Collect all lines from the listing that include the string "boule".

* [Input data]
-=-=-
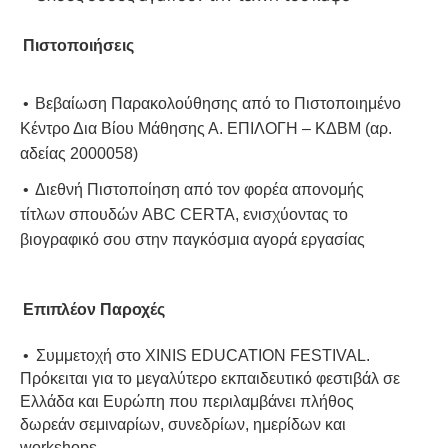
Πιστοποιήσεις
•
Βεβαίωση Παρακολούθησης από το Πιστοποιημένο 
Κέντρο Δια Βίου Μάθησης Α. ΕΠΙΛΟΓΗ – ΚΔΒΜ (αρ. 
αδείας 2000058)
•
Διεθνή Πιστοποίηση από τον φορέα απονομής 
τίτλων σπουδών ABC CERTA, ενισχύοντας το 
βιογραφικό σου στην παγκόσμια αγορά εργασίας
Επιπλέον Παροχές
• 
Συμμετοχή στο XINIS EDUCATION FESTIVAL.
Πρόκειται για το μεγαλύτερο εκπαιδευτικό φεστιβάλ σε
Ελλάδα και Ευρώπη που περιλαμβάνει πλήθος
δωρεάν σεμιναρίων, συνεδρίων, ημερίδων και
workshops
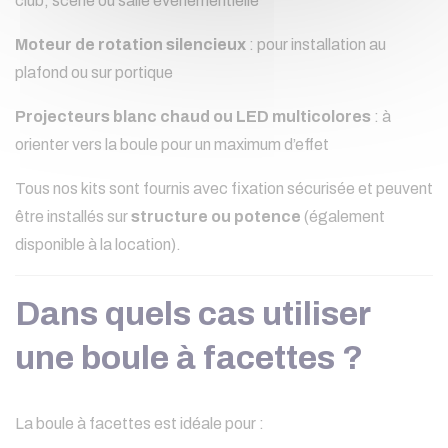
club, scène ou salle événementielle
Moteur de rotation silencieux
: pour installation au
plafond ou sur portique
Projecteurs blanc chaud ou LED multicolores
: à
orienter vers la boule pour un maximum d’effet
Tous nos kits sont fournis avec fixation sécurisée et peuvent
être installés sur
structure ou potence
(également
disponible à la location).
Dans quels cas utiliser
une boule à facettes ?
La boule à facettes est idéale pour :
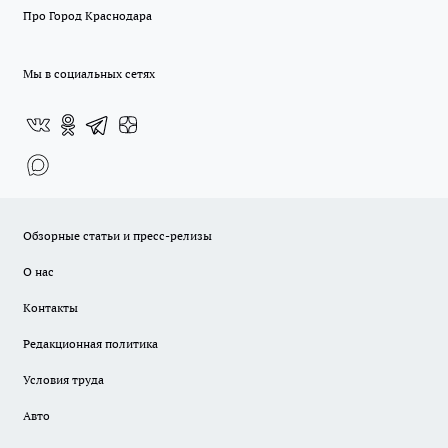
Про Город Краснодара
Мы в социальных сетях
Обзорные статьи и пресс-релизы
О нас
Контакты
Редакционная политика
Условия труда
Авто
-=-=-
* [Task output]
orienter vers la boule pour un maximum d’effet
une boule à facettes ?
La boule à facettes est idéale pour :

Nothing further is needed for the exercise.